The undercover agent responded: “Do you think you can kill?”

Sullivan answered that he was planning to conduct a mass shooting later that month. He estimated the death toll would reach 1,000, according to the affidavit.

“Yes I’m thinking about using biological weapons…. Coat our bullets with cyanide … and then set off a gas bomb to finish off the rest…. its easy to make,” Sullivan is quoted as saying. “Our attacks need to be as big as possible,” he added. “We can do minor assassinations before the big attack for training.”

Sullivan asked the undercover agent if he knew how to make a silencer to help dampen the sound of a gunshot. The agent said he might be able to construct a homemade suppressor and could send it to Sullivan.

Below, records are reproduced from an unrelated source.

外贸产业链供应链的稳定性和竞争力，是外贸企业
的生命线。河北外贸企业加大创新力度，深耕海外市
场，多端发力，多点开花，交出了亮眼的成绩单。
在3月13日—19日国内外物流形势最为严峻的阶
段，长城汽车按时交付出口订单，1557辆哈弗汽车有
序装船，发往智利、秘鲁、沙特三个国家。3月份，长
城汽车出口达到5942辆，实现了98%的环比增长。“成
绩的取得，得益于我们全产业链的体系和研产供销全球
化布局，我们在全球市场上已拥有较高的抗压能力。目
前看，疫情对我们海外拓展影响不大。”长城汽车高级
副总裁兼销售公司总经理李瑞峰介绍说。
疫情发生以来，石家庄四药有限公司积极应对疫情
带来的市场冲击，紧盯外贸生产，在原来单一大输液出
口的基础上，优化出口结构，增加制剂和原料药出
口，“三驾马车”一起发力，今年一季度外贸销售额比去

Sullivan expressed concern that he might be arrested trying pick up the shipment. “U might be a spy,” he said, suddenly suspicious of the man with whom he was apparently plotting mass murder. Then he repeated his earlier suggestion: “If u killed someone id know ur truthful.”

As part of its undercover operation, the FBI built a functional silencer and mailed it to Sullivan’s parents’ house, where the young man was living.

The silencer was delivered on June 19. Shortly after Sullivan’s mother picked up the mail and brought the silencer into the house, the FBI arrested Sullivan and searched the house.

The teen told the arresting agents that he didn’t mean the things he had said to the undercover agent and that he never intended to carry out the attacks they’d discussed.

He had allegedly told the undercover agent that he planned to conduct a mass casualty attack between June 21 and June 23. He noted that his parents would be out of town on those days.

Sullivan had also allegedly asked the undercover agent to kill his parents, saying that he would send money and their location.

Sullivan was charged with attempting to provide material support to a foreign terror organization, receipt of a silencer with intent to commit a felony, and receipt and possession of an unregistered silencer.